• _AIM OF THE TASK_:
From the listing below, return every line with the string "Right" in it.

• _GIVEN DATA_:
· · · · · · ·

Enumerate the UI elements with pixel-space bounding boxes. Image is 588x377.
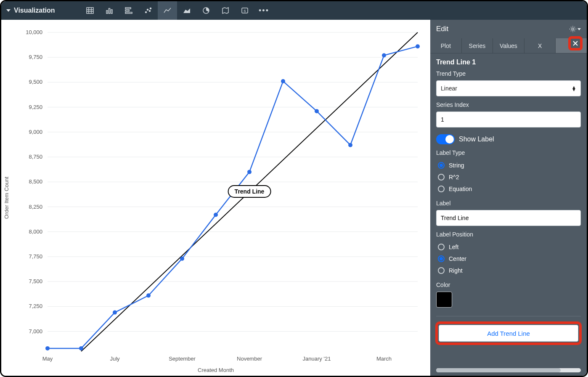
label-type-group: String R^2 Equation: [436, 159, 581, 195]
label-type-equation[interactable]: Equation: [436, 183, 581, 195]
label-input[interactable]: [436, 210, 581, 226]
bar-chart-icon[interactable]: [119, 1, 138, 20]
area-chart-icon[interactable]: [177, 1, 196, 20]
trend-type-label: Trend Type: [436, 70, 581, 77]
svg-text:September: September: [169, 356, 196, 362]
radio-label: Right: [449, 267, 463, 274]
tab-values[interactable]: Values: [493, 38, 524, 53]
map-chart-icon[interactable]: [216, 1, 235, 20]
caret-down-icon: [6, 9, 11, 12]
label-field[interactable]: [441, 210, 576, 226]
label-pos-left[interactable]: Left: [436, 241, 581, 253]
radio-icon: [438, 186, 445, 192]
radio-label: Center: [449, 255, 466, 262]
svg-text:7,250: 7,250: [29, 303, 42, 309]
svg-text:8,000: 8,000: [29, 228, 42, 235]
label-type-r2[interactable]: R^2: [436, 171, 581, 183]
tab-series[interactable]: Series: [462, 38, 493, 53]
label-type-string[interactable]: String: [436, 159, 581, 171]
trend-type-select[interactable]: Linear ▲▼: [436, 80, 581, 96]
edit-panel: Edit Plot Series Values X Y Trend Line 1: [430, 20, 587, 376]
svg-point-14: [150, 8, 151, 9]
more-viz-icon[interactable]: •••: [254, 1, 274, 20]
label-position-label: Label Position: [436, 231, 581, 238]
scrollbar-thumb[interactable]: [436, 368, 561, 372]
svg-text:March: March: [376, 356, 392, 362]
svg-text:7,500: 7,500: [29, 278, 42, 284]
radio-label: Left: [449, 244, 458, 250]
svg-point-56: [382, 53, 386, 57]
chart-area: 7,0007,2507,5007,7508,0008,2508,5008,750…: [1, 20, 430, 376]
table-viz-icon[interactable]: [80, 1, 100, 20]
svg-point-50: [180, 257, 184, 261]
app-window: Visualization: [0, 0, 588, 377]
svg-text:8,750: 8,750: [29, 154, 42, 160]
svg-point-11: [145, 12, 146, 13]
line-chart: 7,0007,2507,5007,7508,0008,2508,5008,750…: [1, 20, 430, 377]
radio-icon: [438, 162, 445, 169]
label-pos-right[interactable]: Right: [436, 265, 581, 276]
series-index-input[interactable]: [436, 112, 581, 127]
section-title: Trend Line 1: [436, 58, 476, 66]
svg-text:6: 6: [244, 9, 246, 13]
panel-tabs: Plot Series Values X Y: [430, 38, 587, 53]
tab-plot[interactable]: Plot: [430, 38, 462, 53]
svg-text:7,000: 7,000: [29, 328, 42, 335]
svg-text:November: November: [237, 356, 262, 362]
svg-point-53: [281, 79, 285, 83]
svg-point-48: [113, 311, 117, 315]
column-chart-icon[interactable]: [100, 1, 119, 20]
radio-icon: [438, 244, 445, 250]
svg-point-54: [315, 109, 319, 113]
show-label-text: Show Label: [459, 135, 494, 143]
horizontal-scrollbar[interactable]: [436, 368, 581, 372]
remove-trend-line-button[interactable]: [569, 37, 582, 50]
tab-x[interactable]: X: [524, 38, 556, 53]
svg-rect-6: [109, 8, 110, 13]
visualization-title: Visualization: [14, 7, 55, 14]
svg-text:10,000: 10,000: [26, 29, 42, 35]
svg-rect-7: [111, 10, 112, 13]
label-field-label: Label: [436, 200, 581, 207]
svg-marker-15: [183, 8, 190, 13]
x-axis-label: Created Month: [198, 367, 234, 373]
visualization-header[interactable]: Visualization: [6, 7, 55, 14]
svg-text:9,500: 9,500: [29, 79, 42, 85]
add-trend-line-highlight: Add Trend Line: [436, 322, 581, 344]
add-trend-line-button[interactable]: Add Trend Line: [439, 325, 578, 342]
topbar: Visualization: [1, 1, 587, 20]
svg-rect-8: [125, 8, 131, 9]
svg-rect-0: [87, 8, 93, 13]
radio-icon: [438, 255, 445, 262]
panel-header: Edit: [430, 20, 587, 38]
svg-point-12: [147, 9, 148, 11]
svg-point-55: [348, 143, 352, 147]
svg-point-49: [146, 293, 151, 297]
y-axis-label: Order Item Count: [3, 177, 10, 219]
scatter-chart-icon[interactable]: [138, 1, 158, 20]
label-type-label: Label Type: [436, 149, 581, 156]
series-index-field[interactable]: [441, 112, 576, 127]
series-index-label: Series Index: [436, 101, 581, 108]
single-value-icon[interactable]: 6: [235, 1, 254, 20]
svg-point-47: [79, 346, 83, 350]
line-chart-icon[interactable]: [158, 1, 177, 20]
pie-chart-icon[interactable]: [196, 1, 216, 20]
svg-rect-9: [125, 10, 129, 11]
svg-text:January '21: January '21: [303, 356, 331, 362]
svg-point-13: [149, 11, 150, 12]
svg-point-57: [416, 44, 420, 48]
settings-gear-icon[interactable]: [569, 25, 581, 33]
select-updown-icon: ▲▼: [572, 86, 576, 91]
svg-text:July: July: [110, 356, 120, 362]
svg-marker-65: [577, 28, 581, 30]
show-label-toggle[interactable]: [436, 134, 455, 144]
radio-label: Equation: [449, 186, 472, 192]
radio-label: String: [449, 162, 464, 169]
svg-point-51: [214, 212, 218, 217]
label-pos-center[interactable]: Center: [436, 253, 581, 265]
color-label: Color: [436, 281, 581, 288]
radio-icon: [438, 174, 445, 181]
color-swatch[interactable]: [436, 292, 452, 308]
radio-icon: [438, 267, 445, 274]
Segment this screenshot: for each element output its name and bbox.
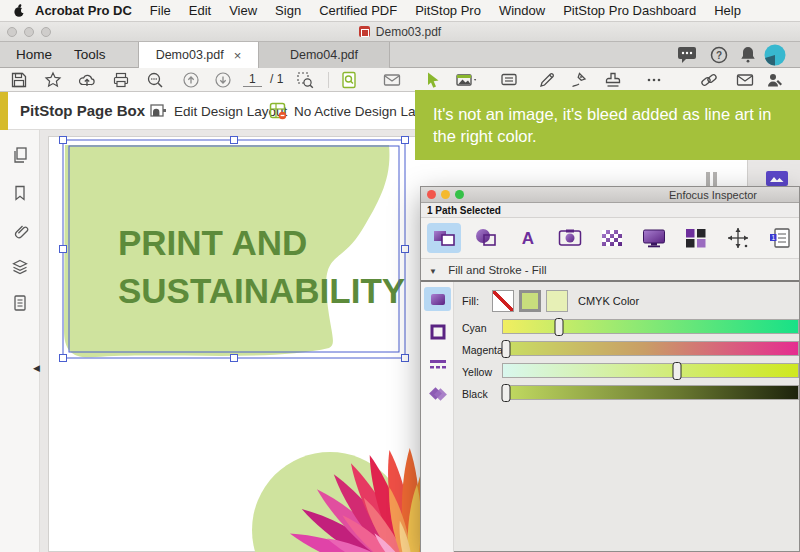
edit-design-layout-button[interactable]: Edit Design Layout: [148, 92, 287, 130]
find-icon[interactable]: [146, 71, 164, 89]
inspector-close-button[interactable]: [427, 190, 436, 199]
magenta-slider[interactable]: [502, 341, 799, 356]
paperclip-icon[interactable]: [11, 222, 29, 240]
scrollbar[interactable]: [706, 172, 710, 186]
blend-icon[interactable]: [424, 382, 451, 406]
bell-icon[interactable]: [737, 45, 759, 65]
inspector-zoom-button[interactable]: [455, 190, 464, 199]
yellow-slider-thumb[interactable]: [673, 362, 682, 380]
inspector-minimize-button[interactable]: [441, 190, 450, 199]
black-slider-thumb[interactable]: [501, 384, 510, 402]
menu-bar: Acrobat Pro DC File Edit View Sign Certi…: [0, 0, 800, 22]
menu-item-window[interactable]: Window: [490, 0, 554, 22]
menu-item-app[interactable]: Acrobat Pro DC: [26, 0, 141, 22]
tool-screen-preview[interactable]: [637, 223, 671, 253]
menu-item-view[interactable]: View: [220, 0, 266, 22]
tool-fill-stroke[interactable]: [427, 223, 461, 253]
apple-logo-icon[interactable]: [12, 3, 26, 18]
pitstop-accent-bar: [0, 92, 8, 130]
acrobat-window: Acrobat Pro DC File Edit View Sign Certi…: [0, 0, 800, 552]
email-icon[interactable]: [383, 71, 401, 89]
doc-tab-label: Demo03.pdf: [156, 48, 224, 62]
channel-row-black: Black: [454, 384, 799, 404]
tool-text[interactable]: A: [511, 223, 545, 253]
tool-image[interactable]: [553, 223, 587, 253]
svg-text:?: ?: [716, 50, 722, 61]
menu-item-file[interactable]: File: [141, 0, 180, 22]
black-slider[interactable]: [502, 385, 799, 400]
swatch-light-green[interactable]: [546, 290, 568, 312]
channel-label: Black: [462, 388, 488, 400]
collapse-pane-icon[interactable]: ◀: [33, 363, 40, 373]
people-icon[interactable]: [766, 71, 784, 89]
fill-label: Fill:: [462, 295, 479, 307]
inspector-title: Enfocus Inspector: [669, 189, 757, 201]
callout-banner: It's not an image, it's bleed added as l…: [415, 90, 800, 160]
scrollbar[interactable]: [713, 172, 717, 186]
page-total: / 1: [270, 72, 283, 86]
page-number-input[interactable]: 1: [243, 72, 262, 87]
tab-home[interactable]: Home: [2, 42, 66, 68]
stamp-icon[interactable]: [604, 71, 622, 89]
image-tool-icon[interactable]: [455, 71, 479, 89]
pitstop-select-icon[interactable]: [424, 71, 442, 89]
tool-position[interactable]: [721, 223, 755, 253]
menu-item-sign[interactable]: Sign: [266, 0, 310, 22]
pdf-image-badge-icon[interactable]: [766, 171, 788, 186]
swatch-none[interactable]: [492, 290, 514, 312]
doc-tab-demo03[interactable]: Demo03.pdf ×: [138, 42, 259, 68]
cyan-slider[interactable]: [502, 319, 799, 334]
menu-item-help[interactable]: Help: [705, 0, 750, 22]
section-title: Fill and Stroke - Fill: [448, 264, 546, 276]
tab-tools[interactable]: Tools: [60, 42, 120, 68]
star-icon[interactable]: [44, 71, 62, 89]
menu-item-edit[interactable]: Edit: [180, 0, 220, 22]
stroke-icon[interactable]: [424, 320, 451, 344]
pitstop-inspect-icon[interactable]: [340, 71, 358, 89]
menu-item-pitstop-pro[interactable]: PitStop Pro: [406, 0, 490, 22]
pencil-edit-icon[interactable]: [538, 71, 556, 89]
fill-icon[interactable]: [424, 287, 451, 311]
dash-pattern-icon[interactable]: [424, 352, 451, 376]
yellow-slider[interactable]: [502, 363, 799, 378]
more-tools-icon[interactable]: [645, 71, 663, 89]
inspector-title-bar[interactable]: Enfocus Inspector: [421, 187, 799, 203]
doc-tab-demo04[interactable]: Demo04.pdf: [259, 42, 390, 68]
pages-icon[interactable]: [11, 146, 29, 164]
swatch-active-green[interactable]: [519, 290, 541, 312]
bookmark-icon[interactable]: [11, 184, 29, 202]
save-icon[interactable]: [10, 71, 28, 89]
section-collapse-icon[interactable]: ▼: [429, 267, 437, 276]
cyan-slider-thumb[interactable]: [555, 318, 564, 336]
menu-item-certified-pdf[interactable]: Certified PDF: [310, 0, 406, 22]
tool-separations[interactable]: [679, 223, 713, 253]
tool-shapes[interactable]: [469, 223, 503, 253]
tool-prepress-info[interactable]: 1: [763, 223, 797, 253]
magenta-slider-thumb[interactable]: [501, 340, 510, 358]
window-title-bar: Demo03.pdf: [0, 22, 800, 42]
marquee-zoom-icon[interactable]: [296, 71, 314, 89]
share-upload-icon[interactable]: [78, 71, 96, 89]
tool-pattern[interactable]: [595, 223, 629, 253]
comment-note-icon[interactable]: [500, 71, 518, 89]
color-model-label: CMYK Color: [578, 295, 639, 307]
avatar[interactable]: [764, 44, 786, 66]
link-icon[interactable]: [700, 71, 718, 89]
page-indicator[interactable]: 1 / 1: [243, 72, 283, 86]
fill-stroke-section-header[interactable]: ▼ Fill and Stroke - Fill: [421, 259, 799, 282]
layers-icon[interactable]: [11, 258, 29, 276]
next-page-icon[interactable]: [214, 71, 232, 89]
send-email-icon[interactable]: [736, 71, 754, 89]
certified-pdf-icon: [359, 26, 370, 37]
comment-icon[interactable]: [676, 45, 698, 65]
nav-pane-sidebar: ◀: [0, 130, 40, 552]
previous-page-icon[interactable]: [182, 71, 200, 89]
sign-icon[interactable]: [570, 71, 588, 89]
inspector-status-bar: 1 Path Selected: [421, 203, 799, 218]
help-icon[interactable]: ?: [708, 45, 730, 65]
tagged-content-icon[interactable]: [11, 294, 29, 312]
fill-stroke-side-tabs: [421, 282, 454, 552]
close-tab-icon[interactable]: ×: [234, 48, 242, 63]
print-icon[interactable]: [112, 71, 130, 89]
menu-item-pitstop-dashboard[interactable]: PitStop Pro Dashboard: [554, 0, 705, 22]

· · · · · · ·

• _OUTPUT OF THE EXERCISE_:
radio-label: Right: [449, 267, 463, 274]
label-pos-right[interactable]: Right: [436, 265, 581, 276]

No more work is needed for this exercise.